Prove that \[\cos 3\theta = \cos 2\theta \] (Find general solution)

Answer 1

Hint: We have to find the general solution of\[\cos 3\theta = \cos 2\theta \]. For this function on the left hand side. When we apply formulas to the function. This will give us a particular value of the function by equation to zero. After that we can find the general solution.

Complete step-by-step answer:
We have given that \[\cos 3\theta = \cos 2\theta \]
Taking \[\cos 2\theta = 0\]
Now we have a trigonometric identity \[\cos A - \cos B\]=\[ - \sin \dfrac{{A + B}}{2}\]
Replacing \[A\]from \[3\theta \] and \[B\]from \[2\theta \]in the identity we get
\[\cos 3\theta - \cos 2\theta = - 2\sin \dfrac{{3\theta + 2\theta }}{2}.\sin \dfrac{{3\theta - 2\theta }}{2}\]
So, \[ - 2\sin \dfrac{{5\theta }}{2}.\sin \dfrac{\theta }{2} = 0\]
$\Rightarrow$ \[\sin \dfrac{{5\theta }}{2}.\sin \dfrac{\theta }{2} = \dfrac{0}{2} = 0\]
$\Rightarrow$ \[\sin \dfrac{{5\theta }}{2}.\sin \dfrac{\theta }{2} = 0\]
Now product of two functions is equal to 0
Therefore either \[\dfrac{{\sin 5\theta }}{2} = 0\] or \[\dfrac{{\sin \theta }}{2} = 0\] separately
Solving for \[\dfrac{{\sin 5\theta }}{2} = 0\] :
We have \[\dfrac{{\sin 5\theta }}{2} = 0\]
$\Rightarrow$ \[\dfrac{{5\theta }}{2} = \] $0$, $\pi $ , $2\pi $, $3\pi $...... when traced out in positive direction -----(i)
and \[\dfrac{{5\theta }}{2} = \] $ - \pi $ , $ - 2\pi $, $ - 3\pi $...... when traced out in negative direction -----(ii)
Combining (i) ad (ii)
$\Rightarrow$ \[\dfrac{{5\theta }}{2} = \]…………… $ - 3\pi $, $ - 2\pi $, $ - \pi $, $0$, $\pi $ , $2\pi $, $3\pi $………
$\Rightarrow$ \[\dfrac{{5\theta }}{2} = \]…………… $n\pi $, when n is integer
$\Rightarrow$ \[\theta = \dfrac{{2n\pi }}{5}\]
Solving for \[\dfrac{{\sin \theta }}{2} = 0\] :
We have \[\dfrac{{\sin \theta }}{2} = 0\]
$\Rightarrow$ \[\dfrac{\theta }{2} = \] $n\pi $ when n is an integer\[\theta = 2n\pi \]
Therefore general solution for \[\cos 3\theta = \cos 2\theta \] as \[\dfrac{{2n\pi }}{5},2n\pi \] When n is an integer .

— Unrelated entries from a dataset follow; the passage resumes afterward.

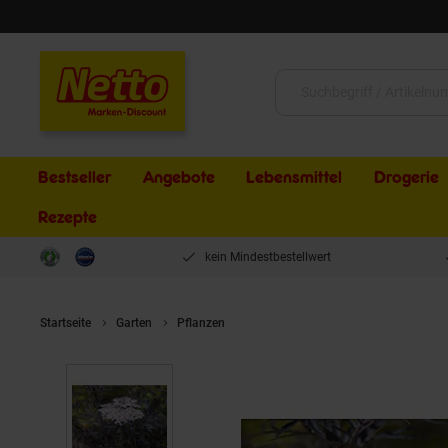
Schließen
Suche:
Bestseller
Angebote
Lebensmittel
Drogerie
Rezepte
kein Mindestbestellwert
Startseite
Garten
Pflanzen
Sambucus nigra 'Black Lace', Schwa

Note: General Solution: - The equation that involves the trigonometric function of a variable is called Trigonometric equation. These equations have one or more trigonometric ratios of unknown angles.
For example \[\cos x - {\sin ^2}x = 0,\]is a trigonometric equation which does not satisfy all the values of x. Hence for such an equation we have to find the value of\[x\].
We know that \[\sin x\]and \[\cos x\]repeats themselves after an interval \[2\pi \] and \[\tan x\] repeats itself after interval\[\pi \]. The solution of such trigonometry function which is in interval \[[0,2\pi ]\] is called principal solution. A trigonometry equation will also have a general solution satisfying the equation.